Ring-ditch, Ballyragget, Co. Kilkenny
Co. Kilkenny |
Ritual/Ceremonial
On a summer's day in 1989, an aerial photographer flying over tillage fields near Ballyragget in County Kilkenny captured something that would otherwise have remained invisible at ground level.
The image, taken on 14 July, revealed a cropmark in the soil: a circular ditch roughly ten metres in diameter, its presence betrayed only by the differential growth of whatever crop was in the ground. A cropmark forms when buried features, such as ditches, affect how plants above them grow, typically producing lusher or paler strips that become legible only from the air and only under the right conditions. What the photograph showed was a ring-ditch, a roughly circular or oval earthwork cut into the ground, generally associated with prehistoric funerary or ritual activity, often the remains of a burial mound whose raised earthwork has long since been ploughed away.

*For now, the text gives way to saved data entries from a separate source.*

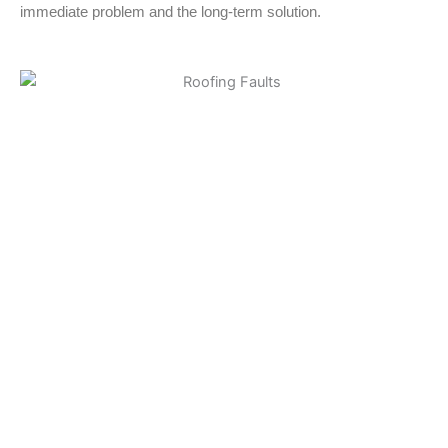
immediate problem and the long-term solution.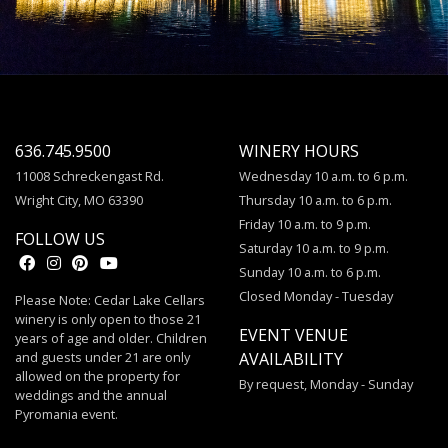
636.745.9500
WINERY HOURS
11008 Schreckengast Rd.
Wednesday 10 a.m. to 6 p.m.
Wright City, MO 63390
Thursday 10 a.m. to 6 p.m.
Friday 10 a.m. to 9 p.m.
FOLLOW US
Saturday 10 a.m. to 9 p.m.
Sunday 10 a.m. to 6 p.m.
Closed Monday - Tuesday
Please Note: Cedar Lake Cellars
winery is only open to those 21
EVENT VENUE
years of age and older. Children
and guests under 21 are only
AVAILABILITY
allowed on the property for
By request, Monday - Sunday
weddings and the annual
Pyromania event.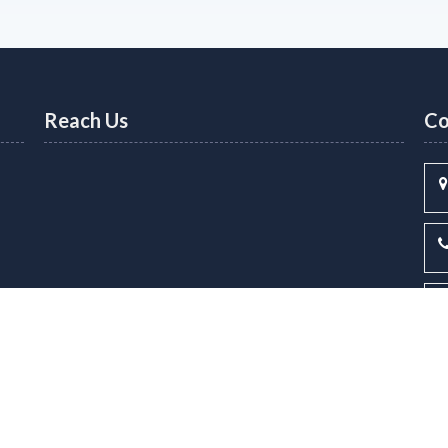
Reach Us
Co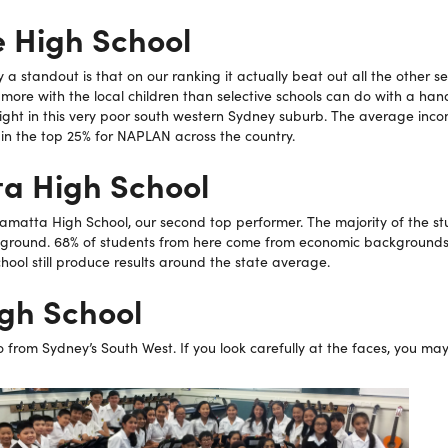
e High School
a standout is that on our ranking it actually beat out all the other se
more with the local children than selective schools can do with a han
right in this very poor south western Sydney suburb. The average inc
s in the top 25% for NAPLAN across the country.
a High School
amatta High School, our second top performer. The majority of the s
ground. 68% of students from here come from economic backgrounds
chool still produce results around the state average.
igh School
o from Sydney’s South West. If you look carefully at the faces, you may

What makes this particular site quietly arresting is that it is not alone. The same aerial photograph places this ring-ditch as the middle one in a group of three, the others spaced roughly sixty to seventy metres apart and arranged along a north to south alignment. A fourth ring-ditch lies approximately a hundred metres to the north-north-west. The spacing and alignment suggest these were not random or incidental features but part of a deliberate, organised landscape, perhaps a funerary corridor or a cluster of related monuments. Whether they were all in use at the same time, or accumulated over generations, cannot be determined from the cropmark evidence alone. They survive now only as shadows in a tilled field, their physical form erased by centuries of agriculture, legible only through the patience of aerial survey.